WHAT THE TASK ASKS - Go over the data and copy out each line with "Klenodiet" in it.

Excerpts from a dataset -
::::::::::

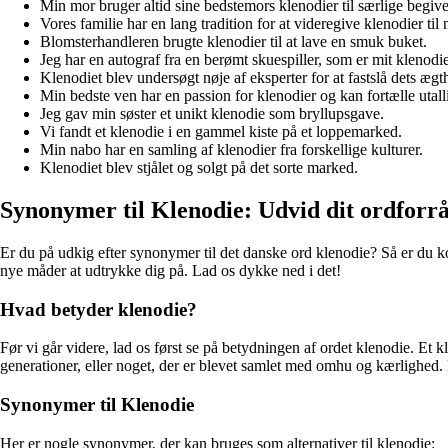
Min mor bruger altid sine bedstemors klenodier til særlige begiv
Vores familie har en lang tradition for at videregive klenodier til
Blomsterhandleren brugte klenodier til at lave en smuk buket.
Jeg har en autograf fra en berømt skuespiller, som er mit klenodie
Klenodiet blev undersøgt nøje af eksperter for at fastslå dets ægt
Min bedste ven har en passion for klenodier og kan fortælle utall
Jeg gav min søster et unikt klenodie som bryllupsgave.
Vi fandt et klenodie i en gammel kiste på et loppemarked.
Min nabo har en samling af klenodier fra forskellige kulturer.
Klenodiet blev stjålet og solgt på det sorte marked.
Synonymer til Klenodie: Udvid dit ordforr
Er du på udkig efter synonymer til det danske ord klenodie? Så er du kom
nye måder at udtrykke dig på. Lad os dykke ned i det!
Hvad betyder klenodie?
Før vi går videre, lad os først se på betydningen af ordet klenodie. Et k
generationer, eller noget, der er blevet samlet med omhu og kærlighed.
Synonymer til Klenodie
Her er nogle synonymer, der kan bruges som alternativer til klenodie:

::::::::::

SOLVED PROBLEM -
Klenodiet blev undersøgt nøje af eksperter for at fastslå dets ægt
Klenodiet blev stjålet og solgt på det sorte marked.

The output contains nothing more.